Two women told the judge they had suffered abuse as children. One said the experience would not impact her impartiality, while the other was excused.
Prospective jurors ranged from a woman who worked in customer service at a retail store and enjoyed listening to music to a man who said he liked to crochet and initially confused Kelly with the cartoonist R. Crumb; from a marathon runner who loved the soccer star Lionel Messi to a law student whose third year started in two weeks. Candidates had already filled out forms vetting their interests and possible biases, and it appeared that several had special difficulty coming up with the “publicly known figure” they “admire the most,” prompting the judge to ask them why they hadn’t answered that question in particular.
Much of the interviewing passed without incident, other than jurors pointing out that the temperature in the courthouse seemed more fitting for a meat locker than a place of business. Several potential jurors were granted exemptions from service for pedestrian reasons: The law student would be unlikely to balance school with the time commitment needed for the trial; one cashier said she suffered from back pain; a day-trader told the court he feared the demands of jury duty would send him into bankruptcy.
The more notable exchanges revolved around prospective jurors who indicated that their life experiences overlapped with the allegations against Kelly in some way. Two women told the judge they had suffered abuse as children. One said the experience would not impact her impartiality, while the other was excused.

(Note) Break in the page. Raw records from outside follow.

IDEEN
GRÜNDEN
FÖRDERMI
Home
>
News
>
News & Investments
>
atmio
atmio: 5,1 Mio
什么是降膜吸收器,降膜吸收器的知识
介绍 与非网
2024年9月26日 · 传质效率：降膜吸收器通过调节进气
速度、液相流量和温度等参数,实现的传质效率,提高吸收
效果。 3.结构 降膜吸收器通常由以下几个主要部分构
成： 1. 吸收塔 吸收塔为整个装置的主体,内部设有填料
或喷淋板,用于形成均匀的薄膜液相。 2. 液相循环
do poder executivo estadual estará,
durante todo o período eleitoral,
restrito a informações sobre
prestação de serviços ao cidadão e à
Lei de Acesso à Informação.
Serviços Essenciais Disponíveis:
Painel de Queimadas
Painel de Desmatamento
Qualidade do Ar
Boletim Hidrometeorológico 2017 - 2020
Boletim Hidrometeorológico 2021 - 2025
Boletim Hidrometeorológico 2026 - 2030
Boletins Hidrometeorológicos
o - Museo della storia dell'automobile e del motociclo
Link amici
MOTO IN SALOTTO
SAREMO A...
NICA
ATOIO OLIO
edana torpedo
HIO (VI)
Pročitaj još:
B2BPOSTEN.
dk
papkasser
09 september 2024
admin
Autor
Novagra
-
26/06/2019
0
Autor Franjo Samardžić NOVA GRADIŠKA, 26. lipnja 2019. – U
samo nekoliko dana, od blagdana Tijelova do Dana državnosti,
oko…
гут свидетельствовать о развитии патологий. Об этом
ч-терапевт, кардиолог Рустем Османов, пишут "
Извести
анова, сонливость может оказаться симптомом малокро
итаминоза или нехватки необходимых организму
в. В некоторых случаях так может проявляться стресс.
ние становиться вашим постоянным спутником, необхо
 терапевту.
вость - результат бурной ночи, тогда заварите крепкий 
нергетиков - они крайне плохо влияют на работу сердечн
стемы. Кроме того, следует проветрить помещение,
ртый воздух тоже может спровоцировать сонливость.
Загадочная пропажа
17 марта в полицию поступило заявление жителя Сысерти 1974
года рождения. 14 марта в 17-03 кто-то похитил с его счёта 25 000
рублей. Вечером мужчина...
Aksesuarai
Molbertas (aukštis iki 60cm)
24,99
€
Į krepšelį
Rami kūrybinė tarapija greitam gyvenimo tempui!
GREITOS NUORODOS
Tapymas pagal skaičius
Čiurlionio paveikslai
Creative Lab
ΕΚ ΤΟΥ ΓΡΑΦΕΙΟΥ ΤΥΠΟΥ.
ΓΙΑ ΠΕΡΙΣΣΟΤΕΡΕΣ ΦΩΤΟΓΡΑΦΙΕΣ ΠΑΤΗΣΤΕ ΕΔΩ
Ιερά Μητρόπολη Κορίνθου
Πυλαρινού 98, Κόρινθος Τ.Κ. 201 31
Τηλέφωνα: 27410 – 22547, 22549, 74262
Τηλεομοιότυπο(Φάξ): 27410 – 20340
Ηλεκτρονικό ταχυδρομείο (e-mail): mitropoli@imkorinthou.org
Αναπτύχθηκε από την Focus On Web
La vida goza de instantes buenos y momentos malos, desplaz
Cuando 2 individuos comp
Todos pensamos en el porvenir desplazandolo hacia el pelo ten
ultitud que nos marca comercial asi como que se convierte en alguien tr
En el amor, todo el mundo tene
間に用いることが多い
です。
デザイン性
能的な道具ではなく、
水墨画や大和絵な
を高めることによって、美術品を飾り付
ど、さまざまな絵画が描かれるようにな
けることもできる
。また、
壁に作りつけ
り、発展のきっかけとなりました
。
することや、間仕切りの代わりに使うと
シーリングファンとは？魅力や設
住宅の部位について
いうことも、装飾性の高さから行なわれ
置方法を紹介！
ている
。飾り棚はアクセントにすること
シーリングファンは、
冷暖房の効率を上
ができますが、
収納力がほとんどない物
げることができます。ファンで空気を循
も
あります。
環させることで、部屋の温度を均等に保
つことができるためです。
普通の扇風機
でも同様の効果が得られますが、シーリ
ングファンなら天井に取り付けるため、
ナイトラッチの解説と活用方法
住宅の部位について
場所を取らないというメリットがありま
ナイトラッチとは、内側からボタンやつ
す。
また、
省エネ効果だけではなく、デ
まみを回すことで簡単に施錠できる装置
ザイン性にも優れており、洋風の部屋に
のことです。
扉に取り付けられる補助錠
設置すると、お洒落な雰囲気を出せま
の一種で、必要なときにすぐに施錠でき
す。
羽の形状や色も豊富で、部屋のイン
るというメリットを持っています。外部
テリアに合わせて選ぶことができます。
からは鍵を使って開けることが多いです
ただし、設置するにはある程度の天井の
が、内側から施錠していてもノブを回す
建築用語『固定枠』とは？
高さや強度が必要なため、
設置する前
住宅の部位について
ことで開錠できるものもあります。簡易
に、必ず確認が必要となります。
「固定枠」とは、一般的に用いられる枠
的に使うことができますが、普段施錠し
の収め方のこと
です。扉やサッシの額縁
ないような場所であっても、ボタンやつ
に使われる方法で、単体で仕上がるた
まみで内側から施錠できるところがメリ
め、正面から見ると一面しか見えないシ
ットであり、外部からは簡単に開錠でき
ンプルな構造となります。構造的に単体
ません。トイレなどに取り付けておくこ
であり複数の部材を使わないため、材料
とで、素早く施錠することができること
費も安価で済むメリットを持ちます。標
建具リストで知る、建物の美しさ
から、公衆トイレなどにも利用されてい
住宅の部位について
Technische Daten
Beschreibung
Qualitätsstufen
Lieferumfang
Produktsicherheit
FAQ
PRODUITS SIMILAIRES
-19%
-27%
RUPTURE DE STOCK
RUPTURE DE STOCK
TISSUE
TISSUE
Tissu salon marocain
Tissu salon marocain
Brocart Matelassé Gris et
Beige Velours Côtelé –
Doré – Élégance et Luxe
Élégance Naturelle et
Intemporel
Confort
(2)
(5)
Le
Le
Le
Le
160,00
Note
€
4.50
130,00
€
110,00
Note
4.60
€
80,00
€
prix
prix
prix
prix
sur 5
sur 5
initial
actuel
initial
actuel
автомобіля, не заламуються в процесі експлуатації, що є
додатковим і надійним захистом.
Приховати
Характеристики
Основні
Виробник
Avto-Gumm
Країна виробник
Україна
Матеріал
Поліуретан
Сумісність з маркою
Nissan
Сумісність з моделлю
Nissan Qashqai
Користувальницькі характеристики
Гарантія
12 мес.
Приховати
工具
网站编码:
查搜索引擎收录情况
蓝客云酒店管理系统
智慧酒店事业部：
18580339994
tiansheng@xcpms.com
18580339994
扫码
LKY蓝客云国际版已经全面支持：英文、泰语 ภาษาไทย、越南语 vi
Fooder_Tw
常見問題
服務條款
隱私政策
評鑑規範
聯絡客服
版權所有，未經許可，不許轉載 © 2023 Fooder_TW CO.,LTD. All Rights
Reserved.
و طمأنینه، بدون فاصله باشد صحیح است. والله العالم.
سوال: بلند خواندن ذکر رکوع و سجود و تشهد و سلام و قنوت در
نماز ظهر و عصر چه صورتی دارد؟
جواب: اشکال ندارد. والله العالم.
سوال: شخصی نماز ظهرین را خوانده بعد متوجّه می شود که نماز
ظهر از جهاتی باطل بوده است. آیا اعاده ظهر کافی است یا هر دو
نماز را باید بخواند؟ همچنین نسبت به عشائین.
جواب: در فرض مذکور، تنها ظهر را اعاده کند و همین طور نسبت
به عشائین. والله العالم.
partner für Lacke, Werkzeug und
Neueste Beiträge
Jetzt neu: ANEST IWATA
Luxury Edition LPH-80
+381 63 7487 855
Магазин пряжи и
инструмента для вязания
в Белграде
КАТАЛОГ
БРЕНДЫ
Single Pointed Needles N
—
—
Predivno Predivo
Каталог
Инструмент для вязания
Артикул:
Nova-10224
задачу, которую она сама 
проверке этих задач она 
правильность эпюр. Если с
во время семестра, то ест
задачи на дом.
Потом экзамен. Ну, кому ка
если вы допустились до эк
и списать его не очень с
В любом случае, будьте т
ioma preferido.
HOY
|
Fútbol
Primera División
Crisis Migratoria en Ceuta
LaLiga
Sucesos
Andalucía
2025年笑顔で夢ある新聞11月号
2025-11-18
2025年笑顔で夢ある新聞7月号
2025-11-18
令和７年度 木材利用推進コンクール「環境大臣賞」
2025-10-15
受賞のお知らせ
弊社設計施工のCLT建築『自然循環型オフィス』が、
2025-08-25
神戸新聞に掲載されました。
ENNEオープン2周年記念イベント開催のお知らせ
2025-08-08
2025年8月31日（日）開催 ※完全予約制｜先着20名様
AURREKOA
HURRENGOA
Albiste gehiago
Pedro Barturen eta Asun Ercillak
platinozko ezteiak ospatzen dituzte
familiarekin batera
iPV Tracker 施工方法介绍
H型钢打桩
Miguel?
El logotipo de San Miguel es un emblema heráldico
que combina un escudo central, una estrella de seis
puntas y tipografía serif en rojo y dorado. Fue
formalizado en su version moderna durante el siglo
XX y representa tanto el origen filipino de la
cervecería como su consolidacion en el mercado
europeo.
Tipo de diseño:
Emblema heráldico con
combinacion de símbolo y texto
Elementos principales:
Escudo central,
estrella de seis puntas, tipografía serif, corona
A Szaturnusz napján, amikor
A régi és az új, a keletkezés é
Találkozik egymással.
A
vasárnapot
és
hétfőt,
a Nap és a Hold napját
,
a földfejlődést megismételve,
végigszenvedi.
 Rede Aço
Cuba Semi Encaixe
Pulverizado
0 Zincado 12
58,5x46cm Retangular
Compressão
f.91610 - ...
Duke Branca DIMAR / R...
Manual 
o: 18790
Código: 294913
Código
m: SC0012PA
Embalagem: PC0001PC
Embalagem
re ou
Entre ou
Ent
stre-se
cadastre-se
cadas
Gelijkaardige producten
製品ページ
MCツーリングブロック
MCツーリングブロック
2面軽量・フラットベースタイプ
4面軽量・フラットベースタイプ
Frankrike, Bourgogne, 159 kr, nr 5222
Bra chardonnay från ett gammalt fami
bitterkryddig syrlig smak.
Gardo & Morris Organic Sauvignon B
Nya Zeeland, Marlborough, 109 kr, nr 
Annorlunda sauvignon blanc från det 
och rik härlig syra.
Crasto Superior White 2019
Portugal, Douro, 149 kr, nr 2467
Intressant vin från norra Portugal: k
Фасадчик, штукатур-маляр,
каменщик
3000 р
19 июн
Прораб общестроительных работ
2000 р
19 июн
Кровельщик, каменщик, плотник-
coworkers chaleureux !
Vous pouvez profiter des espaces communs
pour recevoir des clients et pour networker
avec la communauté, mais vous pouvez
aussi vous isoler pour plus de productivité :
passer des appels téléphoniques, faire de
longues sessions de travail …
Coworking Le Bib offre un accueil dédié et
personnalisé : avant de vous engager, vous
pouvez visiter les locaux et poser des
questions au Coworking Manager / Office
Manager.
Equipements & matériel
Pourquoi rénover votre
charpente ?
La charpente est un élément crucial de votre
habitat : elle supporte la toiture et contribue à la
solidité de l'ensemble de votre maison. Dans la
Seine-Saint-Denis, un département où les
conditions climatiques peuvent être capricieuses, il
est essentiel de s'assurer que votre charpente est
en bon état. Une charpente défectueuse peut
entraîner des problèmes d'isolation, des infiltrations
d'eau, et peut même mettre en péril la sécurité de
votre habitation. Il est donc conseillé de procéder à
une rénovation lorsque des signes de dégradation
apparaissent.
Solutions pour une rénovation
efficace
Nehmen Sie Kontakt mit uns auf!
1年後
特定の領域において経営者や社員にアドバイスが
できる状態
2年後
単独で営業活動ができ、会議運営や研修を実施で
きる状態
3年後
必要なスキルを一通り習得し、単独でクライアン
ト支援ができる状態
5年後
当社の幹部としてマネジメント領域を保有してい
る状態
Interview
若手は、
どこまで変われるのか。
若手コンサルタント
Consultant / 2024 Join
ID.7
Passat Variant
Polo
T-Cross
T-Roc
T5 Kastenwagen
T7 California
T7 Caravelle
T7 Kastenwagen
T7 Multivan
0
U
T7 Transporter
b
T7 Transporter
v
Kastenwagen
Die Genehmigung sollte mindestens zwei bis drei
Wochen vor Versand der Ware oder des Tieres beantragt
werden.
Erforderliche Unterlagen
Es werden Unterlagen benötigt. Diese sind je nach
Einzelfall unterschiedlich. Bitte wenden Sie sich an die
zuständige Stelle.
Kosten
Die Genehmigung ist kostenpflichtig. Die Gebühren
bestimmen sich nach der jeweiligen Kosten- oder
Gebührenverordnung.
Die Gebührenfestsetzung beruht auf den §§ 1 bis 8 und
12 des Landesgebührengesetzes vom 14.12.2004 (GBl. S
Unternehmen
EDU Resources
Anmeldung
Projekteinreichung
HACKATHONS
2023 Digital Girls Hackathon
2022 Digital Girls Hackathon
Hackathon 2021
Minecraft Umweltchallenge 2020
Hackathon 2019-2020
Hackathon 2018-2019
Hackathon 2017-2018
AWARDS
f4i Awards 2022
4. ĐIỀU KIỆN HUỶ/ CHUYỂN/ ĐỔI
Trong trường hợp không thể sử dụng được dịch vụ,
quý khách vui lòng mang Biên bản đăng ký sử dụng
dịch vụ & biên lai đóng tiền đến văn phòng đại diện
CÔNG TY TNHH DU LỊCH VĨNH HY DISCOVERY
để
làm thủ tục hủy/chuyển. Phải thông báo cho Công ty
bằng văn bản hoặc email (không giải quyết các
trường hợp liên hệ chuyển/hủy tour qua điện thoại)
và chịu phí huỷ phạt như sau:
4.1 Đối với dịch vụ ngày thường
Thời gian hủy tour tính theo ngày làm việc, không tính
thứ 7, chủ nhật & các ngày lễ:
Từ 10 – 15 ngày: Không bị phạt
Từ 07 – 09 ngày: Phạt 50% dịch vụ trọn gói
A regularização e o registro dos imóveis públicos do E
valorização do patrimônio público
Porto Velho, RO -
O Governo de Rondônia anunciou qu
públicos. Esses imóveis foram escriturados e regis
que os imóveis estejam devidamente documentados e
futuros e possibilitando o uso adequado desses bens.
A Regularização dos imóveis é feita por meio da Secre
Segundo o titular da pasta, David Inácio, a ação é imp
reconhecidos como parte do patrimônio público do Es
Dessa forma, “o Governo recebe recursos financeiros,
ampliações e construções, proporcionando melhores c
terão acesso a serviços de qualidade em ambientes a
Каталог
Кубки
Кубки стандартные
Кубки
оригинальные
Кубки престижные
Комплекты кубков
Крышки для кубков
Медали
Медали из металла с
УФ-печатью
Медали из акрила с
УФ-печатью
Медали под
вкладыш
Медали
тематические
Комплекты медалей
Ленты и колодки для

Another prospective juror who was currently unemployed but hoped to become a freelance illustrator indicated that he might not be able to look past his Christian upbringing when it came to hearing testimony about “sexual activity between people of the same sex.” The judge chose to excuse him.
Similarly, a media company employee who said she found it hard not to believe women who spoke up about alleged sexual misconduct was excused. “You might be better suited to a different kind of case,” the judge told her. In a separate instance, after a prospective juror said she felt that police officers were more trustworthy than other witnesses, the judge reminded her that she had to treat the testimony of law enforcement employees the same way she would treat commentary from anyone else.
A handful of jurors were blunt about the distressing nature of the charges in this trial — the marathon runner, for example, confessed to being “uncomfortable” about the gist of the charges. “I have daughters too,” he told the judge. But when she asked him if he was able to put aside those feelings to focus on the material that might be presented in the case, he said he could. And a man who indicated that he had suffered injustice at the hands of the law enforcement in the past declared that those experiences would not “cloud [his] judgement” on the current case.
The proceedings wrapped up a little before 5 p.m., and it is unclear how long jury selection will take. Early in the day, the judge reminded the pool of prospective jurors that they were in it for the long haul. “Many of you like to watch law shows on TV,” she said. “You have to put those things out of your mind. The law shows are entertainment. They wrap everything up in an hour. This is a little different.”